The NFL is doing its best to make sure the 2020 season is played regardless of the coronavirus pandemic. While June minicamps seem out, the league is holding out hope training camps will open as scheduled in late July.

When (if) the routine season begins in September, there’s a great possibility fans won’t be allowed in the stands. And if they are, stadiums won’t be packed to capacity so those in participation can maintain social distancing. The Athletic’s Michael Lombardi states playing games with minimal or no fans in the stands will produce a long-lasting issue for the NFL.

Without fans in the stands, the profits will decrease for the owners, which suggests the gamers will take part in the losses considering that they are partners. As a result, next year’s cap (2021) may be substantially lower. The NFL salary cap system is a moving scale– cash comes in, owners and the gamers share the cash based on the income divides, minus the gamer advantages amount. Yes, the potential of increases in the tv offer will help in future years, but without fans in the seats, cash is flying out the window for players and owners.
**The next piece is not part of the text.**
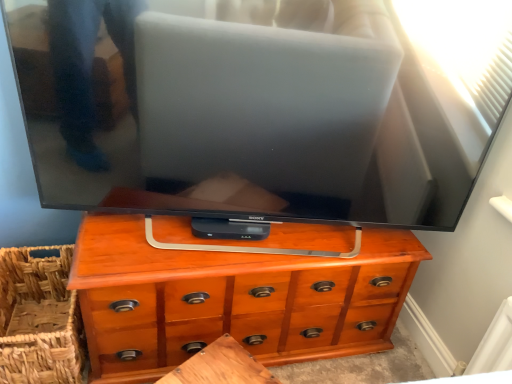 Locate an element on the screen. empty space that is ontop of wooden table at center (from a real-world perspective) is located at coordinates (222, 361).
Introducing Eagles Bonus: Register For a totally free trial now. Get special news, behind-the-scenes observations and the capability to text straight with reporters

Offered the unknown monetary future of the league, Lombardi advocates NFL basic supervisors take proactive steps now to prepare for a lower income cap next year. While a precise dollar amount is difficult to pin down, Lombardi suggests “teams would be smart to use a $30 million reduction as a criteria for planning purposes.”

Amongst the teams dealing with economic challenge with a lowered cap is the Philadelphia Eagles. Lombardi states “the Eagles would be $50 million over the predicted number heading into 2021, one of the most of any team for the 2021 season.”

However that’s not the worst-case situation, according to Lombardi. “It ends up being a much harder issue if they need to minimize by $80 million– which might explain why the Eagles have not been as aggressive as normal in the late free-agent market.”